■ **Instructions to follow**
Down to the last word, output the records below, skipping any images.

■ **Extracted records**
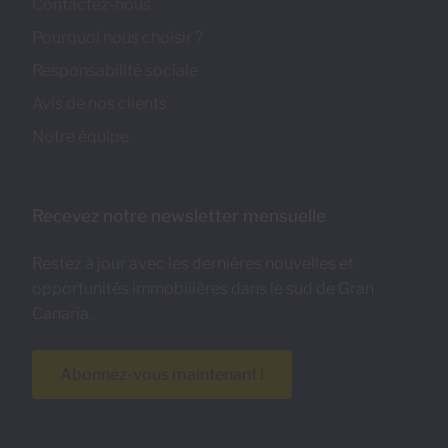
Contactez-nous
Pourquoi nous choisir ?
Responsabilité sociale
Avis de nos clients
Notre équipe
Recevez notre newsletter mensuelle
Restez à jour avec les dernières nouvelles et
opportunités immobilières dans le sud de Gran
Canaria.
Abonnez-vous maintenant !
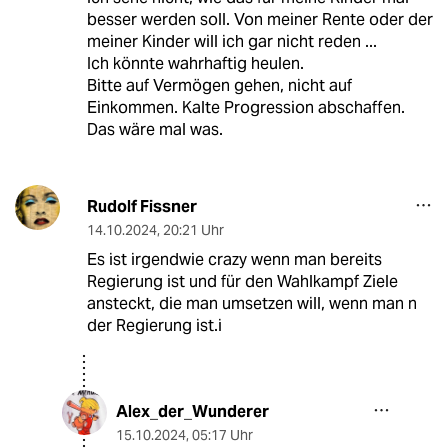
besser werden soll. Von meiner Rente oder der
meiner Kinder will ich gar nicht reden ...
Ich könnte wahrhaftig heulen.
Bitte auf Vermögen gehen, nicht auf
Einkommen. Kalte Progression abschaffen.
Das wäre mal was.
Rudolf Fissner
14.10.2024
,
20:21 Uhr
Es ist irgendwie crazy wenn man bereits
Regierung ist und für den Wahlkampf Ziele
ansteckt, die man umsetzen will, wenn man n
der Regierung ist.i
Alex_der_Wunderer
15.10.2024
,
05:17 Uhr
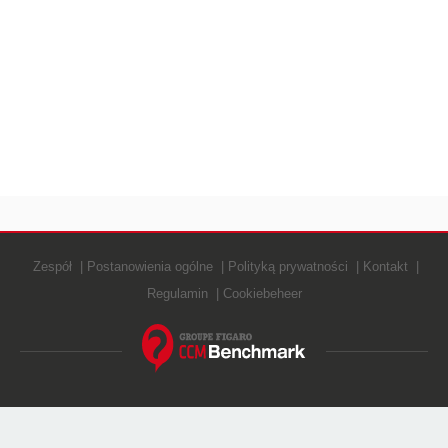
Zespół
Postanowienia ogólne
Polityką prywatności
Kontakt
Regulamin
Cookiebeheer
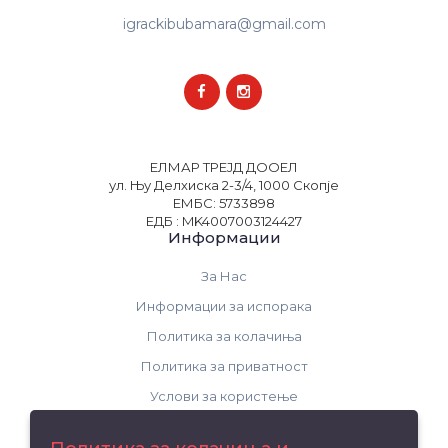
igrackibubamara@gmail.com
ЕЛМАР ТРЕЈД ДООЕЛ
ул. Њу Делхиска 2-3/4, 1000 Скопје
ЕМБС: 5733898
ЕДБ : MK4007003124427
Информации
За Нас
Информации за испорака
Политика за колачиња
Политика за приватност
Услови за користење
Поддршка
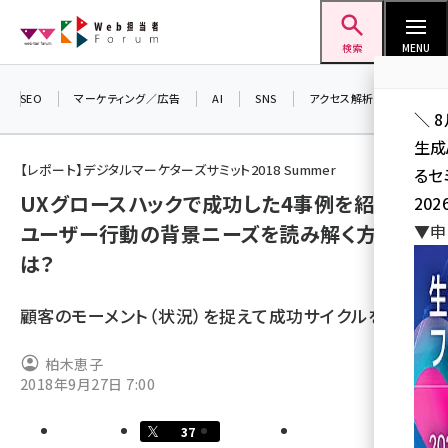
メ
Web担当者Forum
イ
検索
MENU
ン
コ
SEO
マーケティング／広告
AI
SNS
アクセス解析／データ分析
＼ 
ン
生成
テ
【レポート】デジタルマーケターズサミット2018 Summer
るセ
ン
UXグロースハックで成功した4事例を紹介！
202
ツ
seo (3532)
ユーザー行動の背景ニーズを読み解く方法と
▼申
に
は？
ai (2814)
移
動
youtube (2441)
顧客のモーメント（状況）を捉えて成功サイクルを回す
note (2317)
柏木恵子
セミナー (2310)
2018年9月27日 7:00
z世代 (1623)
37
meo (1277)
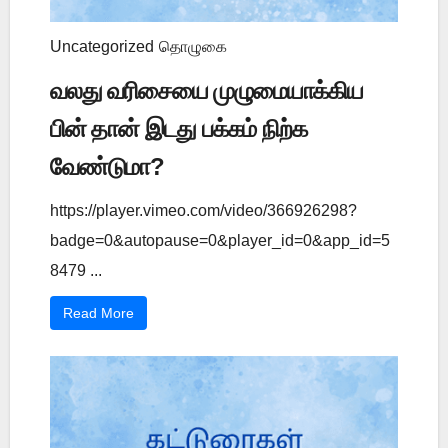
Uncategorized
தொழுகை
வலது வரிசையை முழுமையாக்கிய
பின் தான் இடது பக்கம் நிற்க
வேண்டுமா?
https://player.vimeo.com/video/366926298?
badge=0&autopause=0&player_id=0&app_id=5
8479 ...
Read More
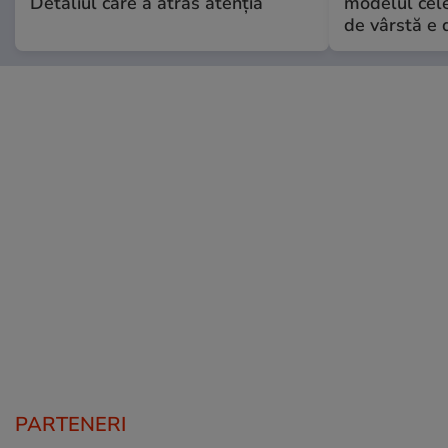
Detaliul care a atras atenția
modelul cele
de vârstă e 
PARTENERI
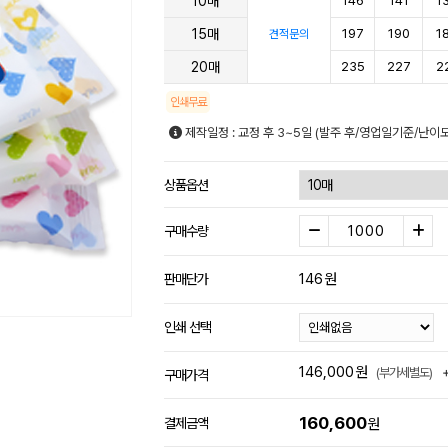
10매
146
141
1
15매
197
190
1
견적문의
20매
235
227
2
인쇄무료
제작일정 : 교정 후 3~5일 (발주 후/영업일기준/난이
상품옵션
구매수량
146
원
판매단가
인쇄 선택
146,000
원
(부가세별도)
구매가격
160,600
결제금액
원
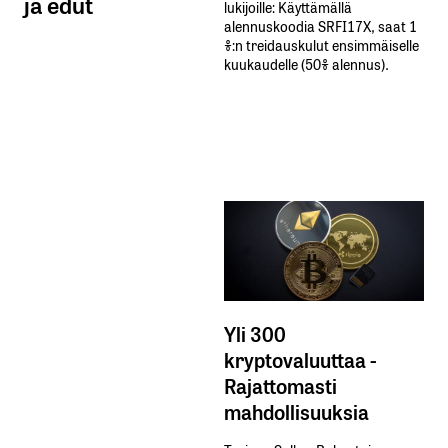
ja edut
lukijoille: Käyttämällä​ ​
alennuskoodia​ ​SRFI17X,​ ​saat​ ​1
%:n treidauskulut​ ​ensimmäiselle​ ​
kuukaudelle​ ​(50%​ ​alennus).
Yli 300
kryptovaluuttaa -
Rajattomasti
mahdollisuuksia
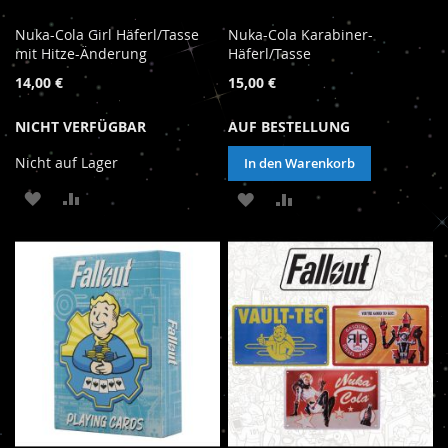
Nuka-Cola Girl Häferl/Tasse
Nuka-Cola Karabiner-
mit Hitze-Änderung
Häferl/Tasse
14,00 €
15,00 €
NICHT VERFÜGBAR
AUF BESTELLUNG
Nicht auf Lager
In den Warenkorb
ZUR
ZUR
ZUR
ZUR
WUNSCHLISTE
VERGLEICHSLISTE
WUNSCHLISTE
VERGLEICHSLISTE
HINZUFÜGEN
HINZUFÜGEN
HINZUFÜGEN
HINZUFÜGEN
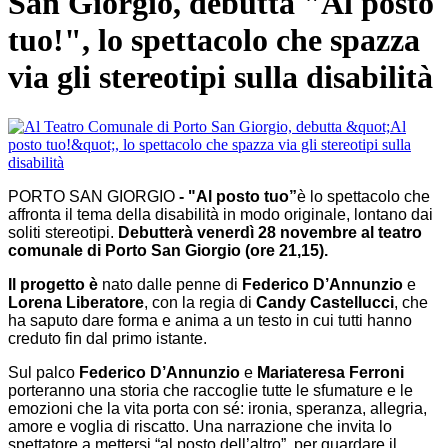
San Giorgio, debutta "Al posto
tuo!", lo spettacolo che spazza
via gli stereotipi sulla disabilità
PORTO SAN GIORGIO
- "Al posto tuo”
è lo spettacolo che
affronta il tema della disabilità in modo originale, lontano dai
soliti stereotipi.
Debutterà venerdì 28 novembre al teatro
comunale di Porto San Giorgio (ore 21,15).
Il progetto è
nato dalle penne di
Federico D’Annunzio
e
Lorena Liberatore
, con la regia di
Candy Castellucci
, che
ha saputo dare forma e anima a un testo in cui tutti hanno
creduto fin dal primo istante.
Sul palco
Federico D’Annunzio
e
Mariateresa Ferroni
porteranno una storia che raccoglie tutte le sfumature e le
emozioni che la vita porta con sé: ironia, speranza, allegria,
amore e voglia di riscatto. Una narrazione che invita lo
spettatore a mettersi “al posto dell’altro”, per guardare il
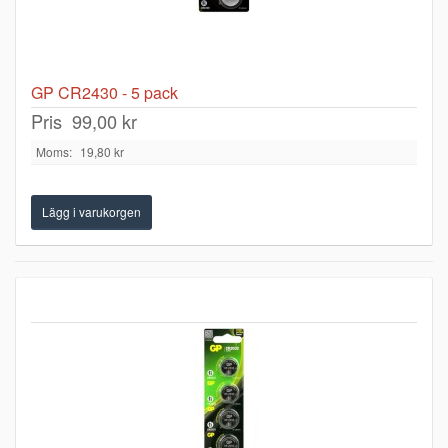
GP CR2430 - 5 pack
Pris
99,00 kr
Moms:
19,80 kr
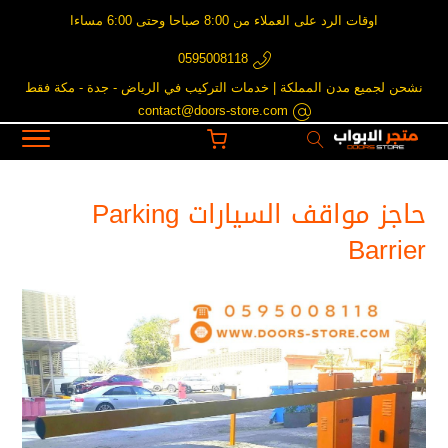
اوقات الرد على العملاء من 8:00 صباحا وحتى 6:00 مساءا
0595008118
نشحن لجميع مدن المملكة | خدمات التركيب في الرياض - جدة - مكة فقط
contact@doors-store.com
حاجز مواقف السيارات Parking
Barrier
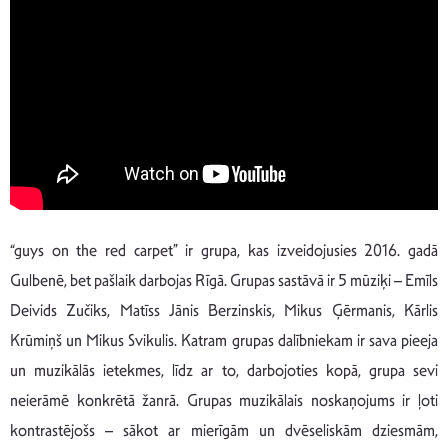
“guys on the red carpet” ir grupa, kas izveidojusies 2016. gadā
Gulbenē, bet pašlaik darbojas Rīgā. Grupas sastāvā ir 5 mūziķi – Emīls
Deivids Zučiks, Matīss Jānis Berzinskis, Mikus Ģērmanis, Kārlis
Krūmiņš un Mikus Svikulis. Katram grupas dalībniekam ir sava pieeja
un muzikālās ietekmes, līdz ar to, darbojoties kopā, grupa sevi
neierāmē konkrētā žanrā. Grupas muzikālais noskaņojums ir ļoti
kontrastējošs – sākot ar mierīgām un dvēseliskām dziesmām,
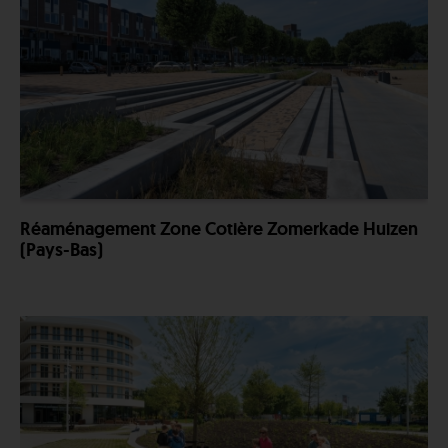
Réaménagement Zone Cotière Zomerkade Huizen
(Pays-Bas)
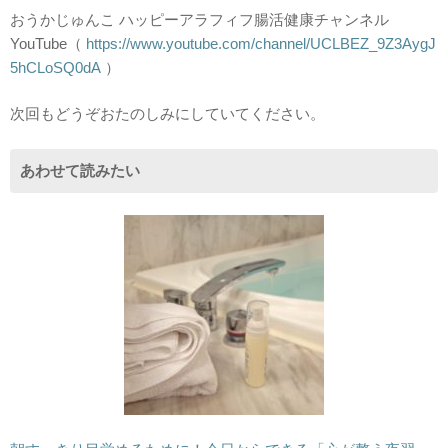
おうかじゅんこ ハッピーアラフィフ腸活健康チャンネル
YouTube（
https://www.youtube.com/channel/UCLBEZ_9Z3AygJ
5hCLoSQ0dA
）
次回もどうぞおたのしみにしていてください。
あわせて読みたい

■ **Answer space**
Contactez-nous
Pourquoi nous choisir ?
Responsabilité sociale
Avis de nos clients
Notre équipe
Recevez notre newsletter mensuelle
Restez à jour avec les dernières nouvelles et
opportunités immobilières dans le sud de Gran
Canaria.
Abonnez-vous maintenant !
besser werden soll. Von meiner Rente oder der
meiner Kinder will ich gar nicht reden ...
Ich könnte wahrhaftig heulen.
Bitte auf Vermögen gehen, nicht auf
Einkommen. Kalte Progression abschaffen.
Das wäre mal was.
Rudolf Fissner
14.10.2024
,
20:21 Uhr
Es ist irgendwie crazy wenn man bereits
Regierung ist und für den Wahlkampf Ziele
ansteckt, die man umsetzen will, wenn man n
der Regierung ist.i
Alex_der_Wunderer
15.10.2024
,
05:17 Uhr
Zespół
Postanowienia ogólne
Polityką prywatności
Kontakt
Regulamin
Cookiebeheer
igrackibubamara@gmail.com
ЕЛМАР ТРЕЈД ДООЕЛ
ул. Њу Делхиска 2-3/4, 1000 Скопје
ЕМБС: 5733898
ЕДБ : MK4007003124427
Информации
За Нас
Информации за испорака
Политика за колачиња
Политика за приватност
Услови за користење
Поддршка
メ
Web担当者Forum
イ
検索
MENU
ン
コ
SEO
マーケティング／広告
AI
SNS
アクセス解析／データ分析
＼ 
ン
生成
テ
【レポート】デジタルマーケターズサミット2018 Summer
るセ
ン
UXグロースハックで成功した4事例を紹介！
202
ツ
seo (3532)
ユーザー行動の背景ニーズを読み解く方法と
▼申
に
は？
ai (2814)
移
動
youtube (2441)
顧客のモーメント（状況）を捉えて成功サイクルを回す
note (2317)
柏木恵子
セミナー (2310)
2018年9月27日 7:00
z世代 (1623)
37
meo (1277)
Uncategorized
தொழுகை
வலது வரிசையை முழுமையாக்கிய
பின் தான் இடது பக்கம் நிற்க
வேண்டுமா?
https://player.vimeo.com/video/366926298?
badge=0&autopause=0&player_id=0&app_id=5
8479 ...
Read More
Detaliul care a atras atenția
modelul cele
de vârstă e 
PARTENERI
10매
146
141
1
15매
197
190
1
견적문의
20매
235
227
2
인쇄무료
제작일정 : 교정 후 3~5일 (발주 후/영업일기준/난이
상품옵션
구매수량
146
원
판매단가
인쇄 선택
146,000
원
(부가세별도)
구매가격
160,600
결제금액
원
ja edut
lukijoille: Käyttämällä​ ​
alennuskoodia​ ​SRFI17X,​ ​saat​ ​1
%:n treidauskulut​ ​ensimmäiselle​ ​
kuukaudelle​ ​(50%​ ​alennus).
Yli 300
kryptovaluuttaa -
Rajattomasti
mahdollisuuksia
Nuka-Cola Girl Häferl/Tasse
Nuka-Cola Karabiner-
mit Hitze-Änderung
Häferl/Tasse
14,00 €
15,00 €
NICHT VERFÜGBAR
AUF BESTELLUNG
Nicht auf Lager
In den Warenkorb
ZUR
ZUR
ZUR
ZUR
WUNSCHLISTE
VERGLEICHSLISTE
WUNSCHLISTE
VERGLEICHSLISTE
HINZUFÜGEN
HINZUFÜGEN
HINZUFÜGEN
HINZUFÜGEN
San Giorgio, debutta "Al posto
tuo!", lo spettacolo che spazza
via gli stereotipi sulla disabilità
PORTO SAN GIORGIO
- "Al posto tuo”
è lo spettacolo che
affronta il tema della disabilità in modo originale, lontano dai
soliti stereotipi.
Debutterà venerdì 28 novembre al teatro
comunale di Porto San Giorgio (ore 21,15).
Il progetto è
nato dalle penne di
Federico D’Annunzio
e
Lorena Liberatore
, con la regia di
Candy Castellucci
, che
ha saputo dare forma e anima a un testo in cui tutti hanno
creduto fin dal primo istante.
Sul palco
Federico D’Annunzio
e
Mariateresa Ferroni
porteranno una storia che raccoglie tutte le sfumature e le
emozioni che la vita porta con sé: ironia, speranza, allegria,
amore e voglia di riscatto. Una narrazione che invita lo
spettatore a mettersi “al posto dell’altro”, per guardare il
GP CR2430 - 5 pack
Pris
99,00 kr
Moms:
19,80 kr
اوقات الرد على العملاء من 8:00 صباحا وحتى 6:00 مساءا
0595008118
نشحن لجميع مدن المملكة | خدمات التركيب في الرياض - جدة - مكة فقط
contact@doors-store.com
حاجز مواقف السيارات Parking
Barrier
“guys on the red carpet” ir grupa, kas izveidojusies 2016. gadā
Gulbenē, bet pašlaik darbojas Rīgā. Grupas sastāvā ir 5 mūziķi – Emīls
Deivids Zučiks, Matīss Jānis Berzinskis, Mikus Ģērmanis, Kārlis
Krūmiņš un Mikus Svikulis. Katram grupas dalībniekam ir sava pieeja
un muzikālās ietekmes, līdz ar to, darbojoties kopā, grupa sevi
neierāmē konkrētā žanrā. Grupas muzikālais noskaņojums ir ļoti
kontrastējošs – sākot ar mierīgām un dvēseliskām dziesmām,
Réaménagement Zone Cotière Zomerkade Huizen
(Pays-Bas)
おうかじゅんこ ハッピーアラフィフ腸活健康チャンネル
YouTube（
https://www.youtube.com/channel/UCLBEZ_9Z3AygJ
5hCLoSQ0dA
）
次回もどうぞおたのしみにしていてください。
あわせて読みたい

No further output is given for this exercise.